I looked over the document with disbelief. Sure enough she had landed a job at a remote school in some forgotten corner of the world. I hardened my expression realizing what came next. This is why I didn't love anypony. But I didn't know if I still loved her.
"Good for you. Now go and get lost. I don't need you here." The words were every bit as vile and bitter as I wanted them to be.
"That's a real shame. I was planning on taking you with me but now I'm having second thoughts." She paused, “Stormy what happened to you? You used to love me."
"The names Turbulence now. It has been for four years. It makes me weak to love."
"Stormy don't be like that. Come with me. Please." She was practically begging. "You'll be happy."
"The only thing that hurts more than being alone is being sent to be there."
"I'll never abandon you. I swear it on Celestia's morning light."
"Then what are you doing now? Didn't you make that same promise to the others?" I pointed upwards where the rest of the younger kids slept. Empty, broken, promises. She should have told them the truth and better prepared them for the real cold world instead of filling it with fantasies.
"Stormy it’s not like that-"
"Do you even have a plan? The opening salary isn't even enough to cover the two of us! You never think these things through."
"We'd think of something."
"Yeah, like what?" I demanded.
"I don't know. Is that what you want to hear!?" She raised her voice at me. She never did that before. "Do you enjoy tormenting others and putting them down!? Do you want me to not take you with me?!"

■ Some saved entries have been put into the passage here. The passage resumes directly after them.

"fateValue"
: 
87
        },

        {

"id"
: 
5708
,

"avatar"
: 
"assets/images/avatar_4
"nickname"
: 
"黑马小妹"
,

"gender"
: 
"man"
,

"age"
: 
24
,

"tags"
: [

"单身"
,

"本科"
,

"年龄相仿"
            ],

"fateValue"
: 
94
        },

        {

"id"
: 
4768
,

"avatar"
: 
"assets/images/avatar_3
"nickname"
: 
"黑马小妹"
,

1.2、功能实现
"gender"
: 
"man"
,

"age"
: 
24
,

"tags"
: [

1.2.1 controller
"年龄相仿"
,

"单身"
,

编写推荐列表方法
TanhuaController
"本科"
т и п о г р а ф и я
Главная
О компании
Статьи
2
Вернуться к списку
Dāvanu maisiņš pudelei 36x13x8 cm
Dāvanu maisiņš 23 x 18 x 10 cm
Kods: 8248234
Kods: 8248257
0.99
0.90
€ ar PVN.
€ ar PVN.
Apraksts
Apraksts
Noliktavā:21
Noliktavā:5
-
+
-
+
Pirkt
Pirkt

Five years ago I'd have jumped right on it and said sianara to the other kids. Now, I feel like everything she said before was just a lie. She didn't care about the others, she didn't want to be fair to them, she didn't want to adopt them all, just me and her. What I would have killed to get was starting to look like not even worth getting out of bed five minutes earlier for. I knew now that she wasn't perfect. She was flawed. I didn't see it before because I didn't want to look, blinded by petty love. No more. I didn't need her anymore.

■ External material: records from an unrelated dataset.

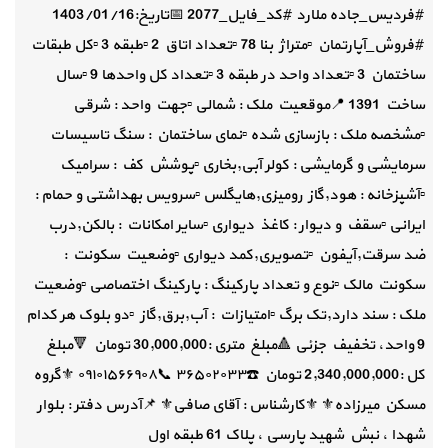
#فردیس_جاده ملارد #کد_فایل_2077 📅تاریخ:1403/01/16
#فروش_آپارتمان ▫️متراژ بنا 78 ▫️تعداد اتاق 2 ▫️طبقه 3 ▫️کل طبقات
ساختمان 3 ▫️تعداد واحد در طبقه 3 ▫️تعداد کل واحدها 9 ▫️سال
ساخت 1391 📍موقعیت ملک : شمالی ▫️جهت واحد : شرقی
▫️مشخصه ملک : بازسازی شده ▫️نمای ساختمان : سنگ تاسیسات
سرمایشی و گرمایشی : کولر آبی,بخاری ▫️پوشش کف : سرامیک
▫️آشپزخانه : هود,گاز رومیزی,هایگلس ▫️سرویس بهداشتی و حمام :
ایرانی ▫️سقف و دیوار : کاغذ دیواری ▫️سایر امکانات : بالکن,درب
ضد سرقت,آیفون ▫️تصویری,کمد دیواری ▫️وضعیت سکونت :
سکونت مالک ▫️نوع و تعداد پارکینگ : پارکینگ اختصاصی ▫️وضعیت
ملک : سند دارد,تک برگ ▫️امتیازات : آب,برق,گاز ▫️دو بلوک هر کدام
9 واحد، تخفیف جزئی 🔺️مبلغ متری :30,000,000 تومان 🔻مبلغ
کل :2,340,000,000 تومان ☎️۳۶۵۰۲۰۳۳ 📞۰۹۱۰۱۵۶۶۹۰۸ ⚜گروه
مسکن میرزاده⚜ ⚜کارشناس : آقای صافی⚜ 📌آدرس دفتر : بلوار
شهدا ، نبش شهید پارسی ، پلاک 61 طبقه اول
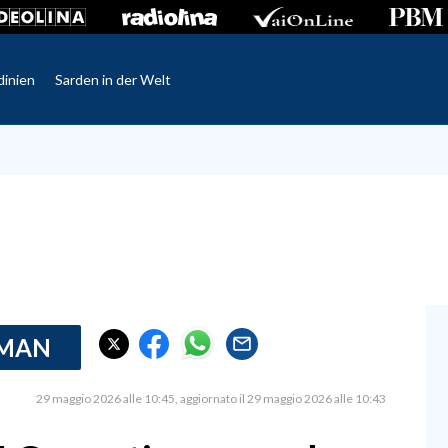
dinien
Sarden in der Welt
RMAN
29 maggio 2026 alle 10:45
aggiornato il 29 maggio 2026 alle 10:43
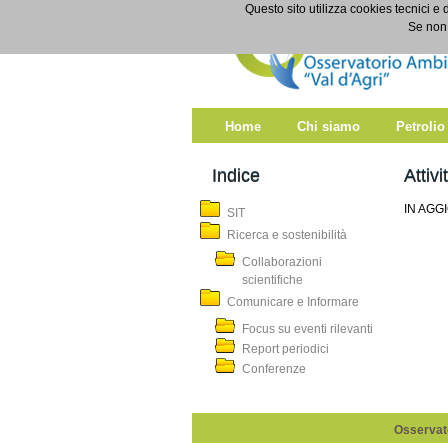
Salta al contenuto
Questo sito utilizza cookies tecnici e 
Attività
Se non 
Home
Chi siamo
Petrolio
Indice
Attivi
IN AG
SIT
Ricerca e sostenibilità
Collaborazioni
scientifiche
Comunicare e Informare
Focus su eventi rilevanti
Report periodici
Conferenze
Osservato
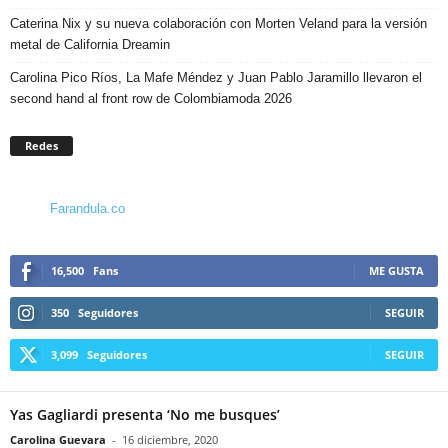
Caterina Nix y su nueva colaboración con Morten Veland para la versión
metal de California Dreamin
Carolina Pico Ríos, La Mafe Méndez y Juan Pablo Jaramillo llevaron el
second hand al front row de Colombiamoda 2026
Redes
Farandula.co
16,500
Fans
ME GUSTA
350
Seguidores
SEGUIR
3,099
Seguidores
SEGUIR
Yas Gagliardi presenta ‘No me busques’
Carolina Guevara
-
16 diciembre, 2020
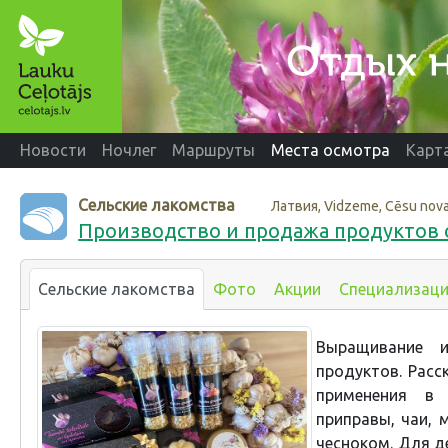
Новости
Ночлег
Маршруты
Места осмотра
Карт
Сельские лакомства
Латвия, Vidzeme, Cēsu nov
Производство и продажа продуктов 
Сельские лакомства
Фото
Акции
Специализац
Выращивание и
продуктов. Расс
применения в 
приправы, чаи, 
чесноком. Для д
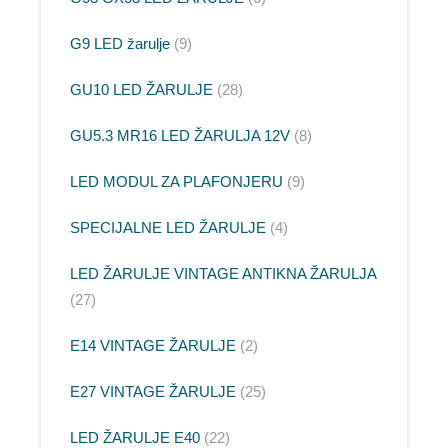
G9 LED žarulje
9
GU10 LED ŽARULJE
28
GU5.3 MR16 LED ŽARULJA 12V
8
LED MODUL ZA PLAFONJERU
9
SPECIJALNE LED ŽARULJE
4
LED ŽARULJE VINTAGE ANTIKNA ŽARULJA
27
E14 VINTAGE ŽARULJE
2
E27 VINTAGE ŽARULJE
25
LED ŽARULJE E40
22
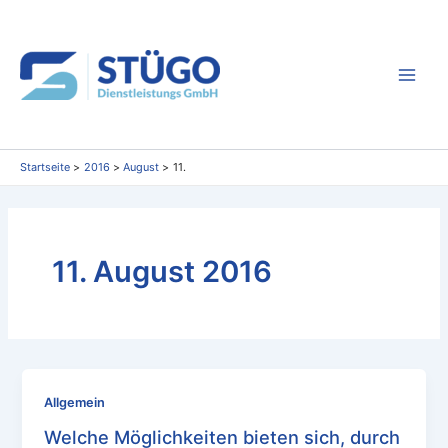
Zum
Inhalt
springen
Main
Men
Startseite
2016
August
11.
11. August 2016
Allgemein
Welche Möglichkeiten bieten sich, durch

"Miss Sunshine?" interrupted a new squeaky voice in the room. We had been so involved in our argument that we hadn’t noticed a third guest to enter. It was a small foal with big sleepy eyes like she just woken up. I didn't know her name, didn't care either. "Why are you yelling?"
"I'm, well…” she searched for an answer, “never mind me, I was just upset." She stopped explaining herself and put on one of her fake smiles. "Just go to bed sweetie, I'm sorry I woke you."
"Okay," yawned the small kid. She trudged away slowly.
We listened for her to walk up the flight of stairs, before we said anything else. We had no desire to bring this conflict to the attention of those not a few feet above us.
"Stormy listen..." Ms. Sunshine began.
"No." The words didn't pain me to say them like I thought they would. "I won't come with you."
“Don’t be ridiculous." She laughed nervously as if what I said was some kind of an ill-timed joke with a bad punchline. "I know that you’ve wanted this for a long time.”
“That was true when I didn't know what I wanted for myself and my future. Now, I do know. And you’re not part of it.”
"…what? I thought that…" She sniffed to hold back the tears.
"I'm no kid anymore. You can't lie to me like you can to her."
Her face fell in defeat. "Very well, if that's how you feel." All traces of her composure left, her voice trembled and her eyes watered freely. "You should walk yourself to bed now."
And so I did. I had no desire to see her cry. I won't be made weak by others anymore.
"You'll always be Stormy to me,” she called behind me, "even if you don't see it in yourself. Goodbye."
I didn’t reply. I didn’t even grace her with turning around. I kept walking. If I turned back now I might never be able leave her. I became stronger than ever that night, outgrowing my silly childhood affection. I was truly independent. No family. No friends. Just me. Alone. I thought I was happy. Ever since that night a void slowly formed inside of me, and it wasn't until it was too late that I realized what it was; It was a void that never could be filled; a void of regrets.
The next morning she was gone, only leaving a letter of resignation on the desk.